The Korea Association of Travel Agents, which represents 1,200 out of the country’s 18,000 travel companies, said a lot of agencies may end up going bankrupt if the virus crisis continues for months.
Analysts said affected companies, whether big or small, will have to cut jobs and reorganize their business portfolios to survive if the unprecedented situation goes on for more than three months.
“The government announced this week it will help virus-hit companies with financial support packages worth 100 trillion won (US$82 billion). It will help financially healthy but temporarily troubled firms weather this crisis but won’t help smaller firms already suffering financial problems due to an economic slowdown,” Hong Joon-pyo, an analyst at the Hyundai Research Institute, said over the phone.
He expected companies whose earnings worsen and who fail to repay debts will be forced to restructure themselves under the guidance of the financial regulator later this year as was the case with the shipping, shipbuilding and steel industries in previous years.

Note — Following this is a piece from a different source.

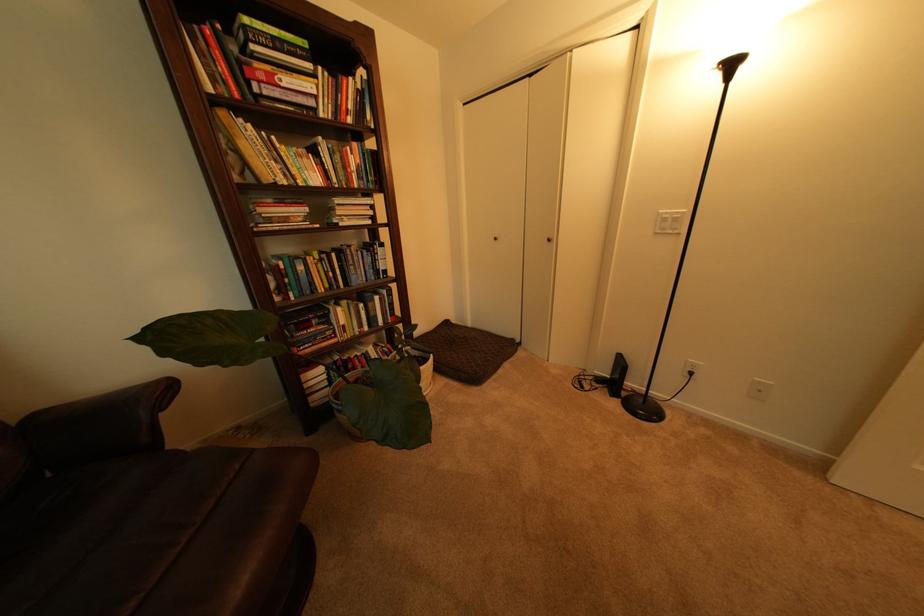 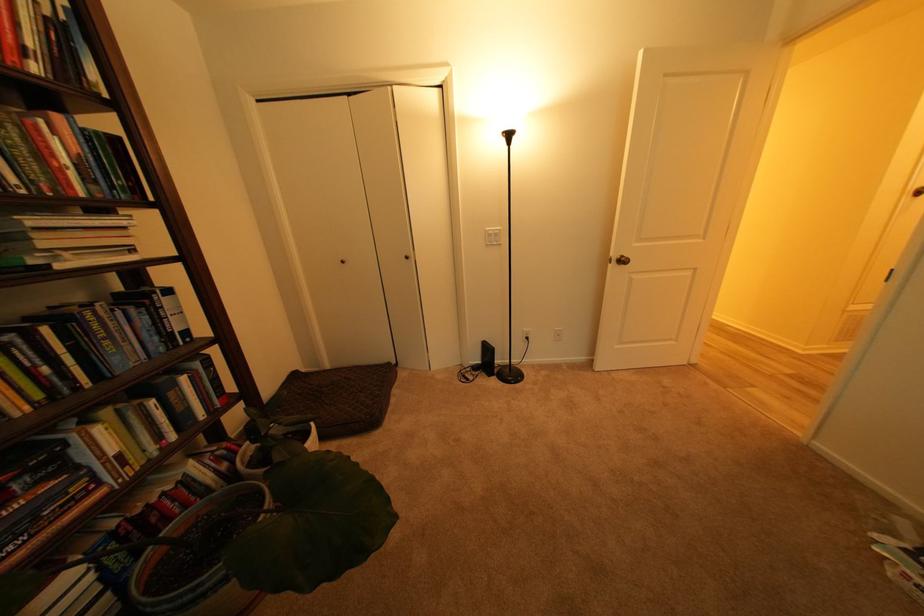 In the second image, find the point that corresponds to [359,333] in the first image.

Airlines and tourism companies are not alone. A prolonged coronavirus outbreak would hurt first-half earnings of major manufacturing and other industries as well, analysts said.
Carmakers suffered production losses due to supply disruptions last month caused by lack of parts from China. They face further sales declines as the virus is now disrupting production in their overseas plants.
Hyundai Motor and Kia Motors Corp., the country’s two biggest carmakers, suspended operations at most of their plants in the United States and Europe, with Hyundai’s plant in Russia set to halt work on Sunday.
In other industries, “Shipbuilders, plant builders, steelmakers, refiners and display makers, which are struggling with lower global demand, the spread of protectionism and declining oil prices, will have to sell non-core assets or lay off workers if the virus has a bigger impact on their businesses,” Hong Sung-il, a researcher at the Korea Economic Research Institute, said.
On Thursday, the board of Doosan Heavy Industries & Construction Co., a world-leading power plant builder and nuclear reactor maker, decided to take loans worth 1 trillion won from local lenders to pay back maturing debts and secure operating capital this year.
The company’s net losses deepened in recent years as South Korea pushes to boost the supply of power from clean and renewable energy sources while weaning the country off nuclear and coal-fired plants.
Doosan Heavy posted accumulated net losses worth 2.68 trillion won from 2014 through 2019. Doosan Heavy said orders worth about 10 trillion won have dried up due to the cancellation of nuclear and coal-fired plant projects in South Korea.
Analysts said even large conglomerates with some cash reserves may have financial difficulties if the outbreak continues to affect their exports and domestic sales throughout the year.
“After this coronavirus crisis, not a few companies are expected to overhaul their existing business models to be less reliant on a human workforce,” said Jung Eun-mi, senior research fellow of the center for growth engine industries at the Korea Institute for Industrial Economics & Trade.
“The government will have to strengthen the social safety net to support dismissed workers in the overhauling process.”